Colombia’s peso rose to its highest level in two weeks as improved demand for European bonds eased concerns that the region might stall a global economic recovery.
The currency gained 0.3 percent to 1,802.75 per dollar at 11:15 a.m. New York time, from 1,807.48 yesterday. It earlier touched 1,799.55, its strongest intraday level since Aug. 23. The peso has gained 13 percent so far this year, the best performance among all currencies tracked by Bloomberg.
Demand rose at a Portuguese bond sale, and Poland’s auction of five-year debt attracted the strongest bids since 2008. The MSCI World Index of shares rose 0.6 percent while the Dollar Index, which Intercontinental Exchange Inc. uses to track the greenback against the currencies of six major trading partners including the yen and euro, slipped 0.5 percent.
“I see a weaker dollar, and the peso is pretty much trading in line with that,” Katia Diaz, an economist at 4Cast Inc. in New York, said today in a telephone interview.

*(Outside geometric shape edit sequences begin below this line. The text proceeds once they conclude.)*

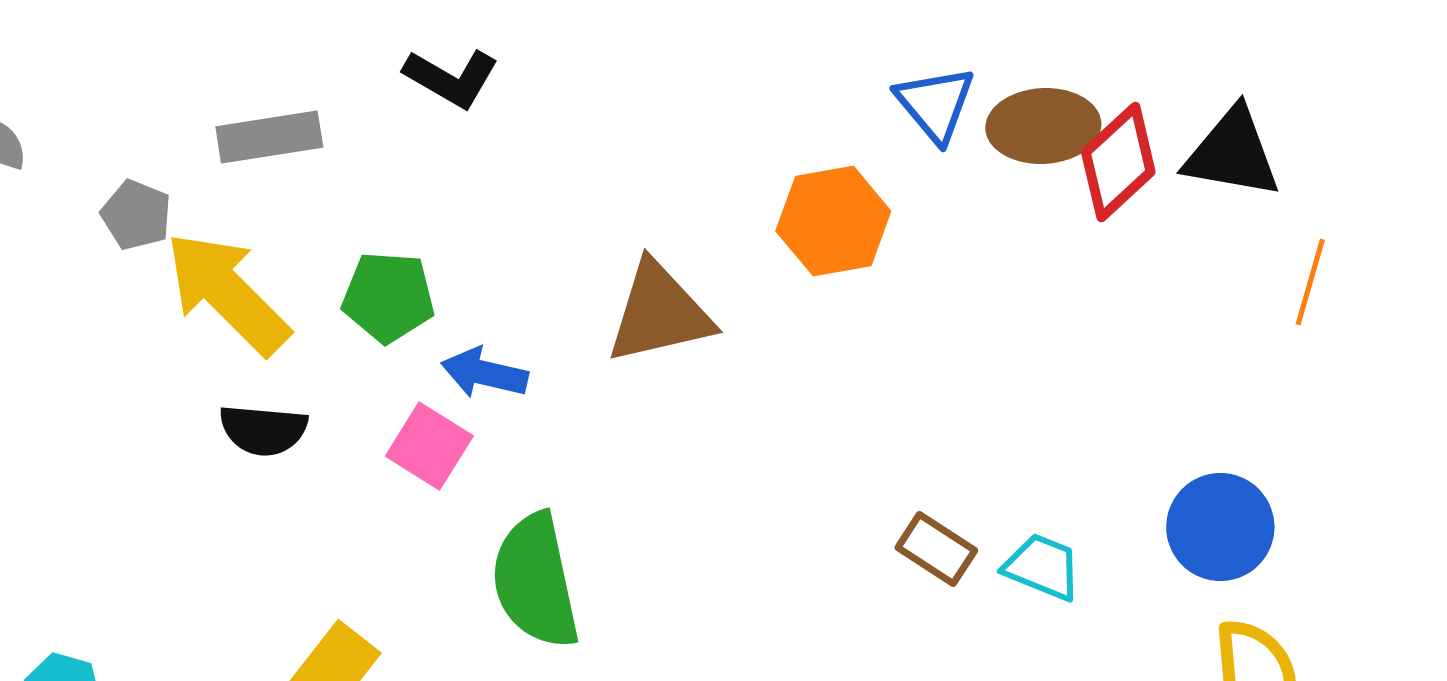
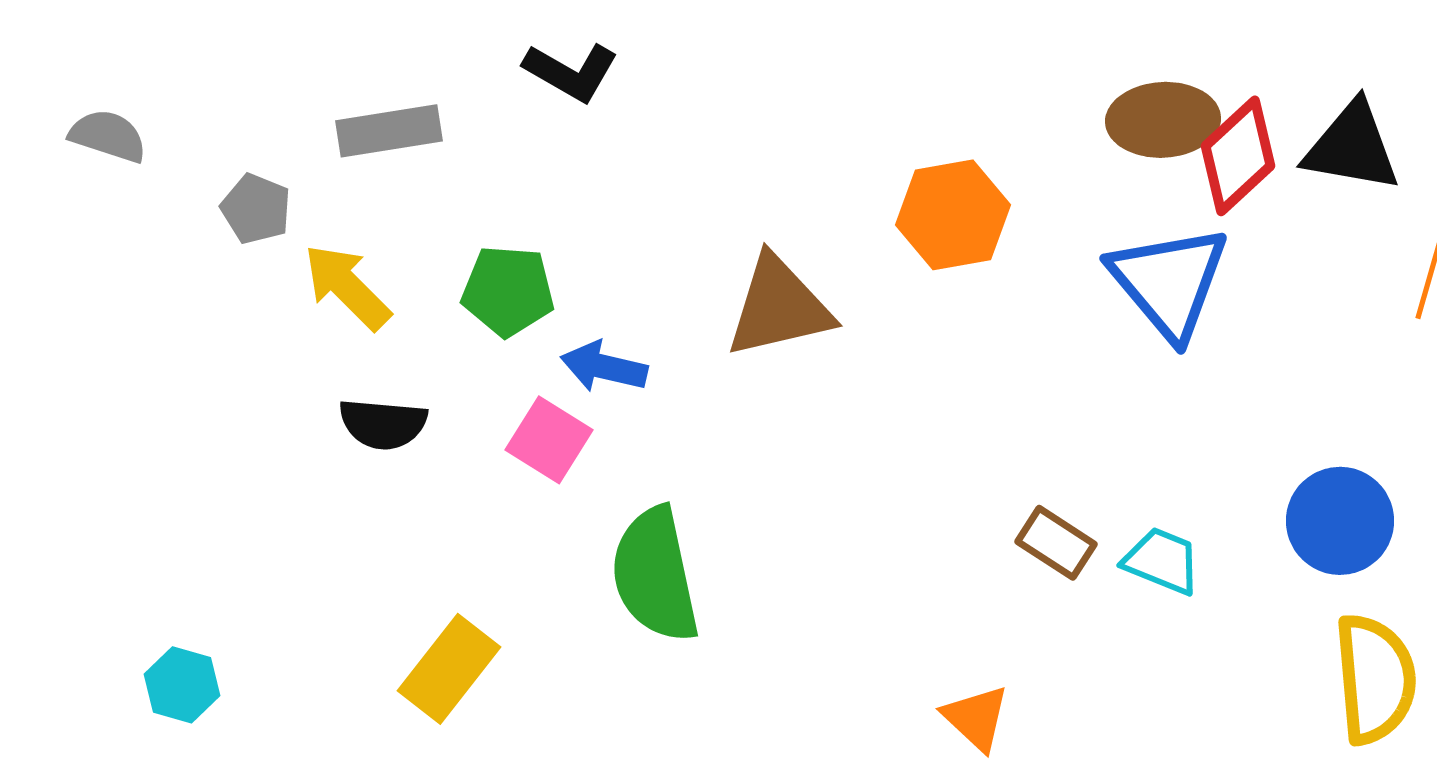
blue triangle: (935, 104) -> (1169, 282), moved, size x1.5
yellow arrow: (227, 293) -> (347, 287), size x0.7

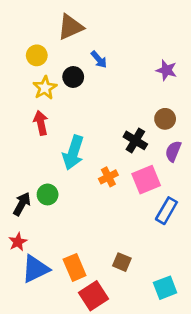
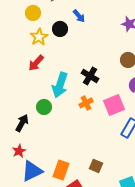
red arrow: (41, 123) -> (36, 63), turned -126
black cross: (135, 140) -> (90, 76), moved
green circle: (48, 194) -> (44, 107), moved
orange rectangle: (75, 267) -> (61, 170), turned 42

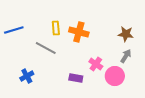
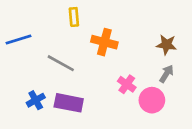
yellow rectangle: (56, 28) -> (74, 17), moved
purple rectangle: (76, 78) -> (69, 103), moved, size x1.5

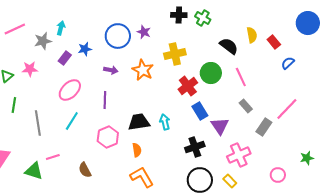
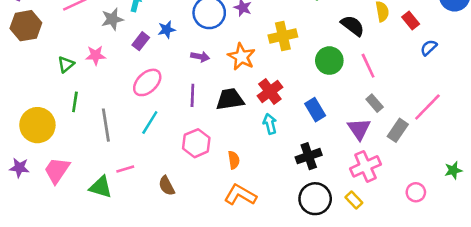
red cross: (188, 86) -> (270, 92), moved
black trapezoid: (139, 122) -> (230, 99), moved
purple triangle: (220, 126) -> (359, 129), moved
orange L-shape: (142, 177) -> (240, 195), turned -30

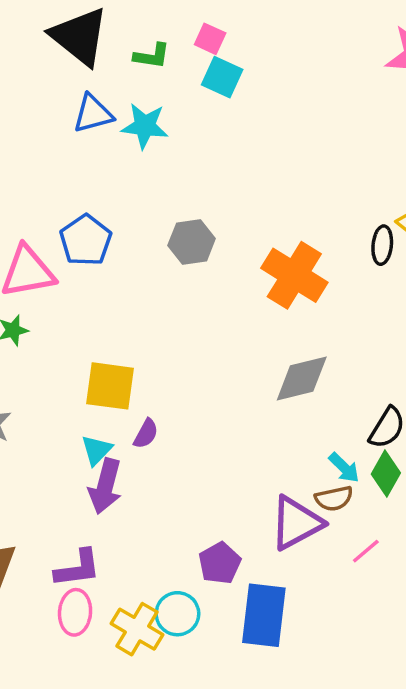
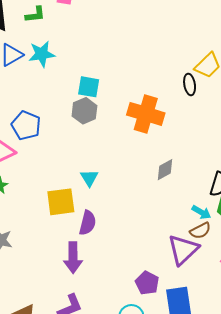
cyan square: (222, 77) -> (89, 87), moved
gray diamond: (302, 379) -> (165, 170), size x0.7
purple semicircle: (146, 434) -> (88, 223), size x1.4
cyan triangle: (97, 450) -> (89, 178), moved

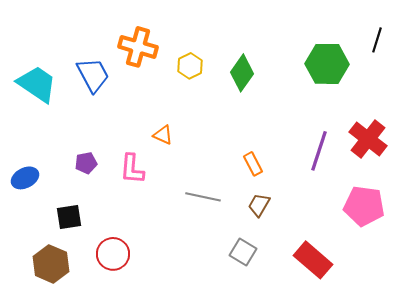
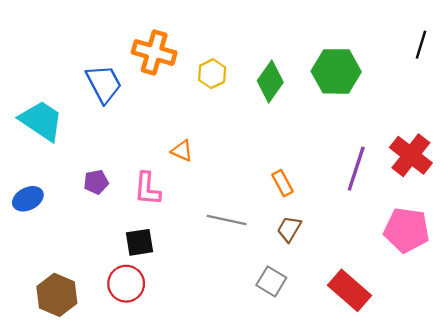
green hexagon: (327, 64) -> (336, 71), moved
cyan trapezoid: (37, 84) -> (41, 121), moved
black square: (69, 217) -> (140, 242), moved

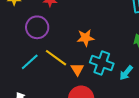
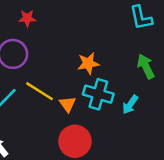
orange star: (86, 38) -> (88, 63), moved

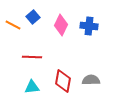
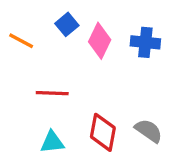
blue square: (33, 17) -> (67, 24), moved
gray semicircle: (91, 80) -> (149, 131), turned 36

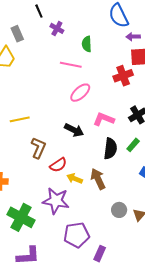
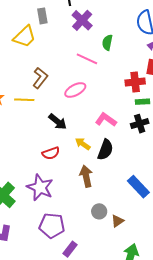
purple cross: (57, 28) -> (82, 20), size x1.5
pink ellipse: (80, 93) -> (75, 90), moved
black arrow: (74, 130) -> (58, 122), moved
green rectangle: (133, 145) -> (143, 102), moved, turned 32
brown L-shape: (38, 148) -> (40, 78), moved
yellow arrow: (75, 179) -> (83, 144), moved

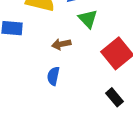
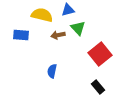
brown arrow: (61, 44) -> (58, 35), moved

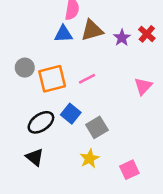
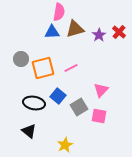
pink triangle: (143, 86) -> (101, 90), moved
black ellipse: (41, 122) -> (34, 103), turned 45
yellow star: (90, 158) -> (65, 145), moved
pink square: (129, 170) -> (99, 116), moved, turned 35

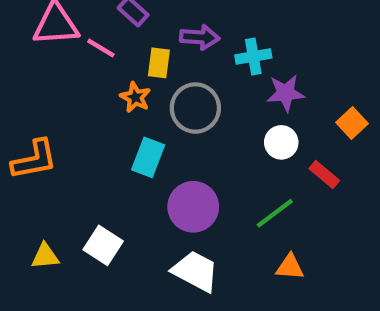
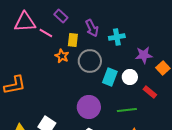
purple arrow: (200, 37) -> (92, 28), turned 60
purple star: (286, 93) -> (144, 55), moved
cyan rectangle: (148, 157) -> (110, 77), moved
green line: (275, 213) -> (127, 110), turned 30

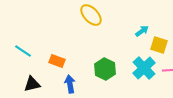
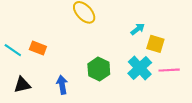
orange rectangle: (57, 61) -> (38, 48), moved

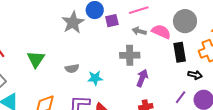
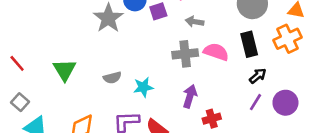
pink semicircle: (161, 32) -> (216, 52), moved
black arrow: (195, 75) -> (258, 76), moved, turned -48
purple arrow: (142, 78) -> (190, 96), moved

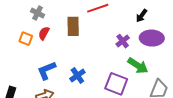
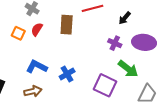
black arrow: (142, 16) -> (125, 18), moved
purple cross: (123, 41) -> (115, 43), turned -32
blue L-shape: (47, 70) -> (37, 67), turned 45

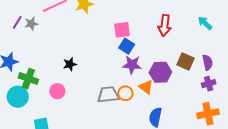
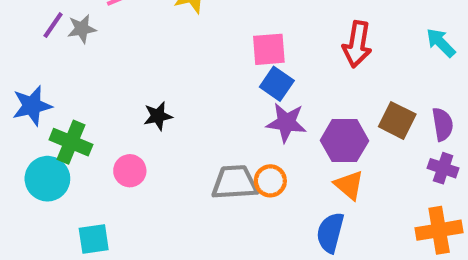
purple cross: (209, 84) -> (443, 168), turned 32
orange triangle: (146, 87) -> (349, 185), moved

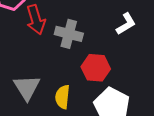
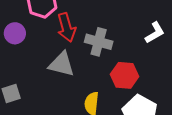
gray triangle: (27, 87) -> (62, 64), moved, turned -44

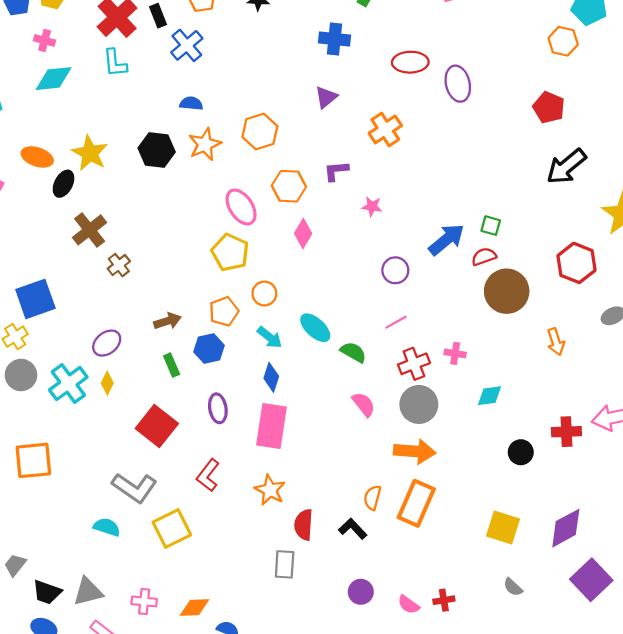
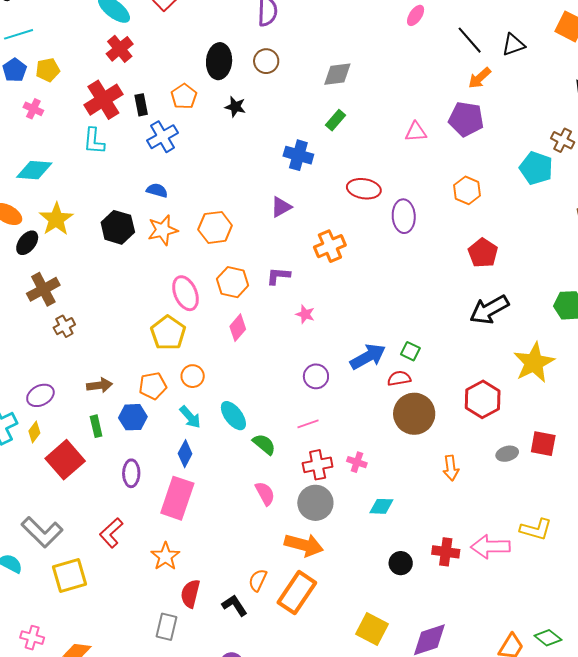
orange hexagon: (563, 41) -> (467, 190), moved
cyan diamond: (54, 79) -> (34, 170), moved
red square: (157, 426) -> (65, 460), moved

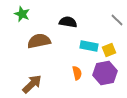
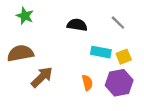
gray line: (117, 20) -> (118, 23), moved
brown semicircle: (39, 41) -> (20, 53), moved
brown arrow: (32, 84) -> (42, 77), moved

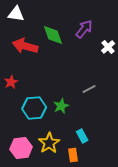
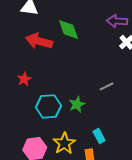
purple arrow: (84, 29) -> (117, 21), moved, turned -126

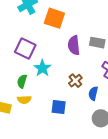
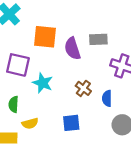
orange square: (54, 18) -> (45, 37), moved
green semicircle: (22, 81) -> (14, 104), moved

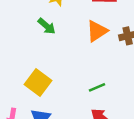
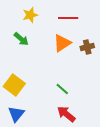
green line: (97, 87) -> (62, 89), turned 64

The local market “has been put on hold by the central bank because we’re waiting for an intervention to come for three weeks now, so the peso has been trading in line with what’s going on outside in global markets.”
Central bank chief Jose Dario Uribe said Aug. 20 that the bank will buy dollars in the spot market to ease gains in the peso when “appropriate.”
The yield on the benchmark 11 percent bonds due 2020 fell six basis points, or 0.06 percentage point, to 7.19 percent, according to Colombia’s stock exchange. The bond’s price rose 0.439 centavo to 126.251 centavos per peso.